> **Exercise brief**
An exact copy of the data is required, with no pictures in it.

Dataset entries:
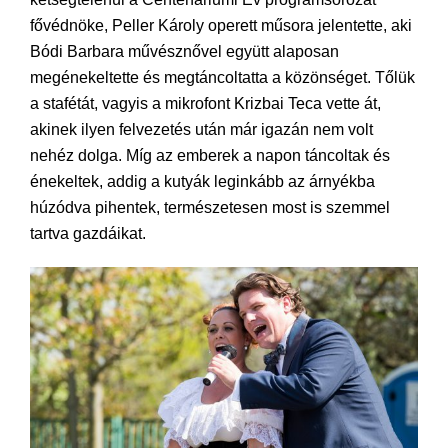
fővédnöke, Peller Károly operett műsora jelentette, aki
Bódi Barbara művésznővel együtt alaposan
megénekeltette és megtáncoltatta a közönséget. Tőlük
a stafétát, vagyis a mikrofont Krizbai Teca vette át,
akinek ilyen felvezetés után már igazán nem volt
nehéz dolga. Míg az emberek a napon táncoltak és
énekeltek, addig a kutyák leginkább az árnyékba
húzódva pihentek, természetesen most is szemmel
tartva gazdáikat.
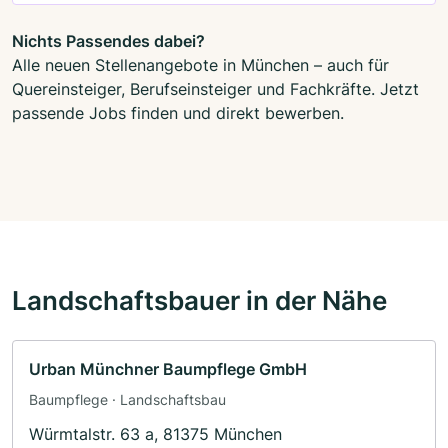
Nichts Passendes dabei?
Alle neuen Stellenangebote in München – auch für
Quereinsteiger, Berufseinsteiger und Fachkräfte. Jetzt
passende Jobs finden und direkt bewerben.
Landschaftsbauer in der Nähe
Urban Münchner Baumpflege GmbH
Baumpflege · Landschaftsbau
Würmtalstr. 63 a, 81375 München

> **Exercise response**
fővédnöke, Peller Károly operett műsora jelentette, aki
Bódi Barbara művésznővel együtt alaposan
megénekeltette és megtáncoltatta a közönséget. Tőlük
a stafétát, vagyis a mikrofont Krizbai Teca vette át,
akinek ilyen felvezetés után már igazán nem volt
nehéz dolga. Míg az emberek a napon táncoltak és
énekeltek, addig a kutyák leginkább az árnyékba
húzódva pihentek, természetesen most is szemmel
tartva gazdáikat.
Nichts Passendes dabei?
Alle neuen Stellenangebote in München – auch für
Quereinsteiger, Berufseinsteiger und Fachkräfte. Jetzt
passende Jobs finden und direkt bewerben.
Landschaftsbauer in der Nähe
Urban Münchner Baumpflege GmbH
Baumpflege · Landschaftsbau
Würmtalstr. 63 a, 81375 München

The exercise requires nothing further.